Rico recruited members of Somerville's Winter Hill Gang as informants. Although he was aware that the gangster Stephen "the Rifleman" Flemmi had committed several murders, Rico had Flemmi designated a Top Echelon informant, the highest status an FBI source can achieve, due to his ability to provide information on the leaders of the Patriarca crime family of New England.

=== Deegan murder ===
In 1965, Rico received information that gangster Edward "Teddy" Deegan had been murdered by Italian-American hitman Vincent Flemmi under orders from Winter Hill Gang boss Howie Winter. Rico then watched as Portuguese-American hitman Joe Barboza committed perjury and claimed that he had committed Deegan's murder under orders from four made men in the Patriarca crime family: Peter Limone, underboss Henry Tameleo, Joe Salvati and Louis Greco. Tameleo died in 1985 in prison and Greco died in 1995 in prison, too; Salvati was released in 1997, and Limone in 2001. When interrogated during U.S. House Judiciary Committee hearings in October 2003 about the four wrongful convictions, an enraged Rico responded, "What do you want, tears?"

The two survivors and the estates of the deceased were awarded $101.7 million in damages by U.S. District Judge Nancy Gertner in Boston on July 26, 2007.

=== Patriarca family murder trial ===
Rico was in charge of cooperative witness John "Red" Kelley, an Irish American mobster and sometime associate of the Patriarca crime family, during a murder trial of family boss Raymond Patriarca and four members of the family, Maurice Lerner, Robert Fairbrothers, John Rossi, and Rudolph Sciarra. The five were tried in 1970 for murder and conspiracy to commit murder in the 1968 shotgun murders of Rudolph "Rudy" Marfeo and Anthony Melei. Kelley testified he had been contracted by Lerner to kill Marfeo and Melei, whom Kelley and Lerner allegedly murdered. After the trial, Kelley went into the federal witness protection program.
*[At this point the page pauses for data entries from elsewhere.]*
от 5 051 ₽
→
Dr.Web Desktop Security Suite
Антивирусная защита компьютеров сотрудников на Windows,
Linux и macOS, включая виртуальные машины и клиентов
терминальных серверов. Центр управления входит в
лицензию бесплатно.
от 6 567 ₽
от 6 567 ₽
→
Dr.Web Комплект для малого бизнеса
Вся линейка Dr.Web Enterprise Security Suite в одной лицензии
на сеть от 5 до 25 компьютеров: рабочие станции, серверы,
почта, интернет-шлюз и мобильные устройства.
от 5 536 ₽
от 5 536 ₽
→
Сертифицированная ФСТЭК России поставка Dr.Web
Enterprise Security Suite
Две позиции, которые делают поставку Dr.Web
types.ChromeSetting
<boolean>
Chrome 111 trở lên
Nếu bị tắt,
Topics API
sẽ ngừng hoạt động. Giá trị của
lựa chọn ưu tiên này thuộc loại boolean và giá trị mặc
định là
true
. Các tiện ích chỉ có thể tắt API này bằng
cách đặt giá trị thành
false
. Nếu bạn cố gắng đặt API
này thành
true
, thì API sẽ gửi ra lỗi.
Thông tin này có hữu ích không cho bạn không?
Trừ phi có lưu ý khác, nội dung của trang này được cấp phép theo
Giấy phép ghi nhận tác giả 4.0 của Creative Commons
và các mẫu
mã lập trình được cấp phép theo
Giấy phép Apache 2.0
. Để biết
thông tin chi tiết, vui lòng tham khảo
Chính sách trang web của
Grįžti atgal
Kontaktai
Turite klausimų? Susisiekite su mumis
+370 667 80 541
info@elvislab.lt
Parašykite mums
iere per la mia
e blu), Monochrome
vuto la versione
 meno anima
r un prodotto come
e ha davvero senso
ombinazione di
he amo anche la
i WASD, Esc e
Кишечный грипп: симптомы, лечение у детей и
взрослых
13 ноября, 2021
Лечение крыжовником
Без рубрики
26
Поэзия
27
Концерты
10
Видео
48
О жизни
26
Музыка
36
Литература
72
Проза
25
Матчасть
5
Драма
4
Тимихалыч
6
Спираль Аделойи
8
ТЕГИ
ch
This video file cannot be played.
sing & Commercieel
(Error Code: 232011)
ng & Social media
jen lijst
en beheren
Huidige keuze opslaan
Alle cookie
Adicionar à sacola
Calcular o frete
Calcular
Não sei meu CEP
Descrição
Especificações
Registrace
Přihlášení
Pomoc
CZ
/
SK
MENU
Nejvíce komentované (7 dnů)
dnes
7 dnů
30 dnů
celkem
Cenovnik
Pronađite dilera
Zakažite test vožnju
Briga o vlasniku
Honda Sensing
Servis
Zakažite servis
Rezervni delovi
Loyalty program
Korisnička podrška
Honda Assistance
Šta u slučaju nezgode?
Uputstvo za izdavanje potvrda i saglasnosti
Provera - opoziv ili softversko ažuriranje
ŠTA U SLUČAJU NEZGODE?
Patriarca and his associates were convicted of conspiracy to commit murder and were sentenced to 10 years in prison. Lerner also was convicted of two counts of murder for which he was sentenced to two life terms in addition to the ten years for conspiracy, all of the sentences to be served consecutively. The jury was unable to reach a verdict for the other four defendants. Lerner's conviction subsequently was quashed by the Rhode Island Supreme Court in 1988. It had been established that Kelley had perjured himself at the trial, as had Rico, who had corroborated Kelley's testimony. The Court vacated his conviction and ordered a new trial.

==Murder indictment and death==
On October 9, 2003, Rico was indicted for murder in Oklahoma and Florida for persuading Bulger and Stephen Flemmi to sanction the murder of Oklahoma City millionaire Roger Wheeler on May 27, 1981. Rico died on January 16, 2004, in a Tulsa hospital (to which he was moved from prison) still under indictment for the 1981 murder. He was 78.

The Oklahoma state medical examiner said internal bleeding led to Rico's death. He also had hardening of the kidneys and disease of the heart and blood vessels.